Repeat the records exactly, minus the pictures.

EXERCISE INPUTS Block Start

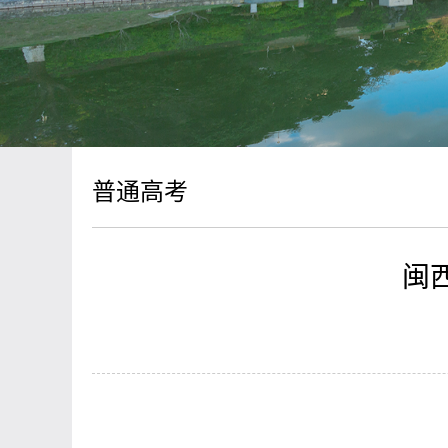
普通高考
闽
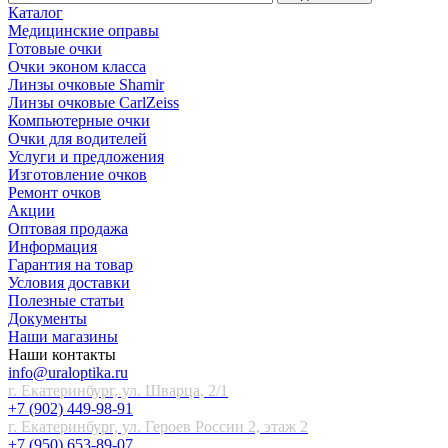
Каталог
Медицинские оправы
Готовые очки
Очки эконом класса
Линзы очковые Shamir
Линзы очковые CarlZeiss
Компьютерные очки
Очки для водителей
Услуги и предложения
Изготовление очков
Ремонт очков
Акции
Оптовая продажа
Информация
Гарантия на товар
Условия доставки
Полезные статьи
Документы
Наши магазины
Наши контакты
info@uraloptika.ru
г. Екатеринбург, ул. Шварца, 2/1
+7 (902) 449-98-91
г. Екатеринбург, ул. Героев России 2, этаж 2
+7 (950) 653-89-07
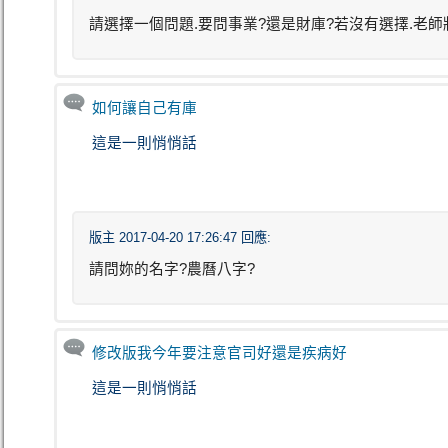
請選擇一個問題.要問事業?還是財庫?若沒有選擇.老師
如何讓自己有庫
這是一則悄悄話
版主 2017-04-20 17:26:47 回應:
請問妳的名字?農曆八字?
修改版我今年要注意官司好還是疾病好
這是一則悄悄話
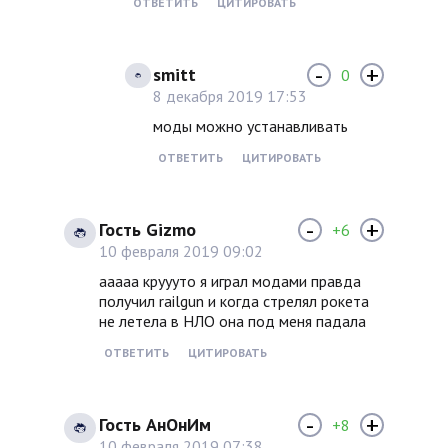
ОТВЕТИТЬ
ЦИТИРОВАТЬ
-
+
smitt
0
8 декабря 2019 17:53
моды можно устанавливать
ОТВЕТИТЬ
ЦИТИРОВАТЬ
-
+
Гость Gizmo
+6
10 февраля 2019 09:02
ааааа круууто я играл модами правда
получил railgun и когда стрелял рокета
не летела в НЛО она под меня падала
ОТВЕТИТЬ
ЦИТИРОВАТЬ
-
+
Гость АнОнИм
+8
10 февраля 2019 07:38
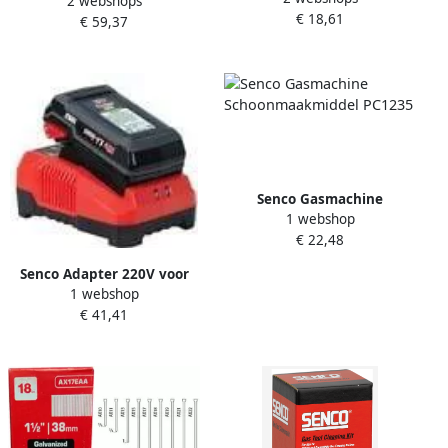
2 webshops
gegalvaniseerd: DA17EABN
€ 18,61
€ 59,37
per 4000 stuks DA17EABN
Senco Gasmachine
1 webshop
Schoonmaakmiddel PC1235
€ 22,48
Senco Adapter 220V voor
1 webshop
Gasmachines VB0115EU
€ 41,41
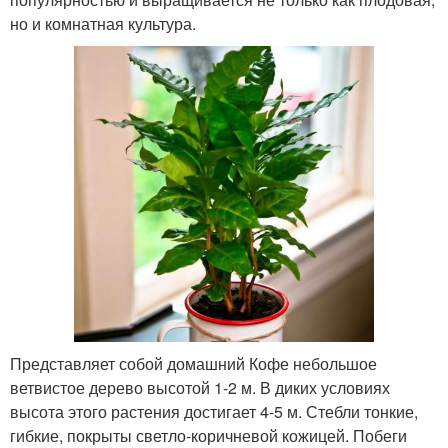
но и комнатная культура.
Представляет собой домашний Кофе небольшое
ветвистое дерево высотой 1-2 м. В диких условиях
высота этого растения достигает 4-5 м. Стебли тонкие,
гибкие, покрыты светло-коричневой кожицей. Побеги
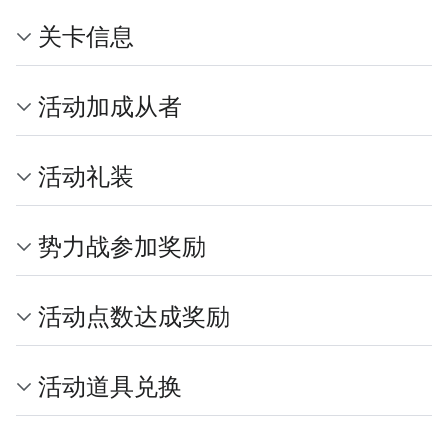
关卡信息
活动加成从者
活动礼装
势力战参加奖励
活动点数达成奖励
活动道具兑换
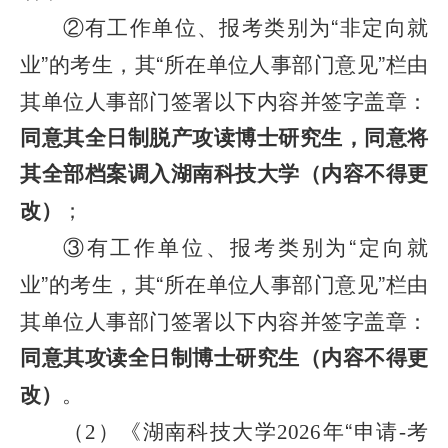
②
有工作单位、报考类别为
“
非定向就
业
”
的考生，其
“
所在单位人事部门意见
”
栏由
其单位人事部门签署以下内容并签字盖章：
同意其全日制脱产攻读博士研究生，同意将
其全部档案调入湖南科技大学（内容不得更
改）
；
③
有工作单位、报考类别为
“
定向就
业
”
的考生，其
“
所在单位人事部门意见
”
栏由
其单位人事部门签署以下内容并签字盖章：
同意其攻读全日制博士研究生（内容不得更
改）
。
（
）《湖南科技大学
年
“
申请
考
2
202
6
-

EXERCISE INPUTS Block End

## [EXERCISE SOLUTION]
普通高考
闽
Каталог
Медицинские оправы
Готовые очки
Очки эконом класса
Линзы очковые Shamir
Линзы очковые CarlZeiss
Компьютерные очки
Очки для водителей
Услуги и предложения
Изготовление очков
Ремонт очков
Акции
Оптовая продажа
Информация
Гарантия на товар
Условия доставки
Полезные статьи
Документы
Наши магазины
Наши контакты
info@uraloptika.ru
г. Екатеринбург, ул. Шварца, 2/1
+7 (902) 449-98-91
г. Екатеринбург, ул. Героев России 2, этаж 2
+7 (950) 653-89-07
請選擇一個問題.要問事業?還是財庫?若沒有選擇.老師
如何讓自己有庫
這是一則悄悄話
版主 2017-04-20 17:26:47 回應:
請問妳的名字?農曆八字?
修改版我今年要注意官司好還是疾病好
這是一則悄悄話
ОТВЕТИТЬ
ЦИТИРОВАТЬ
-
+
smitt
0
8 декабря 2019 17:53
моды можно устанавливать
ОТВЕТИТЬ
ЦИТИРОВАТЬ
-
+
Гость Gizmo
+6
10 февраля 2019 09:02
ааааа круууто я играл модами правда
получил railgun и когда стрелял рокета
не летела в НЛО она под меня падала
ОТВЕТИТЬ
ЦИТИРОВАТЬ
-
+
Гость АнОнИм
+8
10 февраля 2019 07:38
2 webshops
gegalvaniseerd: DA17EABN
€ 18,61
€ 59,37
per 4000 stuks DA17EABN
Senco Gasmachine
1 webshop
Schoonmaakmiddel PC1235
€ 22,48
Senco Adapter 220V voor
1 webshop
Gasmachines VB0115EU
€ 41,41
но и комнатная культура.
Представляет собой домашний Кофе небольшое
ветвистое дерево высотой 1-2 м. В диких условиях
высота этого растения достигает 4-5 м. Стебли тонкие,
гибкие, покрыты светло-коричневой кожицей. Побеги
关卡信息
活动加成从者
活动礼装
势力战参加奖励
活动点数达成奖励
活动道具兑换
②
有工作单位、报考类别为
“
非定向就
业
”
的考生，其
“
所在单位人事部门意见
”
栏由
其单位人事部门签署以下内容并签字盖章：
同意其全日制脱产攻读博士研究生，同意将
其全部档案调入湖南科技大学（内容不得更
改）
；
③
有工作单位、报考类别为
“
定向就
业
”
的考生，其
“
所在单位人事部门意见
”
栏由
其单位人事部门签署以下内容并签字盖章：
同意其攻读全日制博士研究生（内容不得更
改）
。
（
）《湖南科技大学
年
“
申请
考
2
202
6
-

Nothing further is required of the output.